- _AVAILABLE DATA_

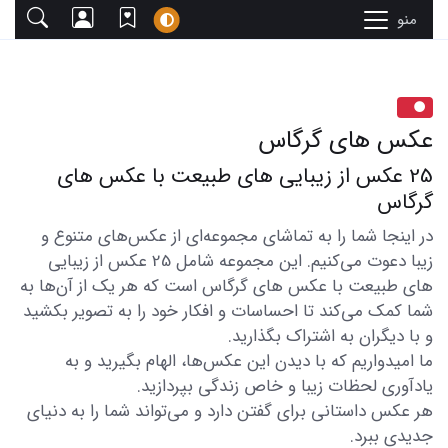
منو
عکس های گرگاس
25 عکس از زیبایی های طبیعت با عکس های
گرگاس
در اینجا شما را به تماشای مجموعه‌ای از عکس‌های متنوع و
زیبا دعوت می‌کنیم. این مجموعه شامل 25 عکس از زیبایی
های طبیعت با عکس های گرگاس است که هر یک از آن‌ها به
شما کمک می‌کند تا احساسات و افکار خود را به تصویر بکشید
و با دیگران به اشتراک بگذارید.
ما امیدواریم که با دیدن این عکس‌ها، الهام بگیرید و به
یادآوری لحظات زیبا و خاص زندگی بپردازید.
هر عکس داستانی برای گفتن دارد و می‌تواند شما را به دنیای
جدیدی ببرد.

- _EXERCISE GOAL_
Check the data for lines with "طبیعت" and give only their number.

- _ANSWER TO THIS PROBLEM_
2